Callaghan’s premiership was plagued by difficulties. He had to turn to the IMF to resolve a sterling crisis but the IMF demanded reduced spending and pay constraints in return. The unions and left wing of the party were outraged and, at the subsequent Labour conference, supported increased government spending. In addition, the unpopular government lost numerous by-elections and this combined with a succession of defections left Callaghan as head of a minority government. In March 1977 he struck up a deal with David Steel’s Liberals, the Lib–Lab Pact, which ensured that the Liberals would back the government in the event of a confidence motion, but the deal ended in Aug. 1978.
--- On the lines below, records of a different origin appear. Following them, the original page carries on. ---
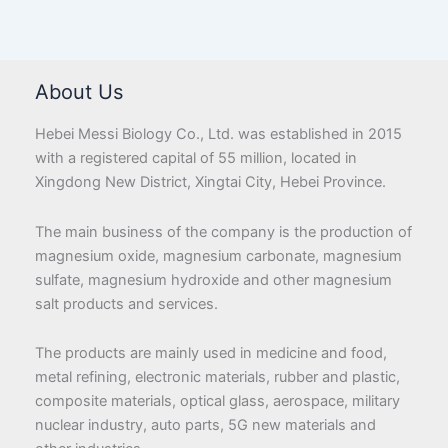
About Us
Hebei Messi Biology Co., Ltd. was established in 2015
with a registered capital of 55 million, located in
Xingdong New District, Xingtai City, Hebei Province.
The main business of the company is the production of
magnesium oxide, magnesium carbonate, magnesium
sulfate, magnesium hydroxide and other magnesium
salt products and services.
The products are mainly used in medicine and food,
metal refining, electronic materials, rubber and plastic,
composite materials, optical glass, aerospace, military
nuclear industry, auto parts, 5G new materials and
Tensions in Northern Ireland were heightened during Callaghan’s administration. Extra troops were sent to the province during 1976–77 and a year later the number of Northern Irish MPs was increased from 12 to 17. However, terrorism and sectarian violence did not abate and in March 1979 Airey Neave, Conservative spokesman on Northern Ireland, was murdered by the Irish Republican Army. In addition, Callaghan’s relationship with the unions continued to deteriorate. As wage increase limits were imposed, the first ever national fire-fighters’ strike took place in late 1977, and by the end of 1978 Britain was crippled by a succession of strikes that came to be known as ‘the winter of discontent’. Ford workers, oil-tank drivers, grave diggers, water workers, sewerage staff, refuse collectors, ambulance and hospital workers, railway workers and large parts of the Civil Service all stopped work. On returning to the crisis from abroad, Callaghan commented that ‘I don’t think other people in the world would share the view that there is mounting chaos’. This was turned into a popular headline ‘Crisis? What crisis?’ and Callaghan came to be seen as out of touch. A vote of confidence was called in the Commons for 28 March 1979.

The Scottish National Party withdrew its support from the government over the issue of devolution and Callaghan lost the no confidence motion by one vote. On the same day he called a general election for 3 May. The Conservatives, under Margaret Thatcher, won with a majority of 43. Callaghan stayed as leader of the Labour party until Oct. 1980 and was then succeeded by the left-winger Michael Foot.

Later Life

Callaghan became a rather distant figure as the left-wing dominated the party for much of the 1980s and he left the Commons at the 1987 election. He was made a life peer shortly afterwards, becoming Lord Callaghan of Cardiff, and he remained active in the Lords for many years. He wrote numerous books, including his memoirs, and died on 26 March 2005.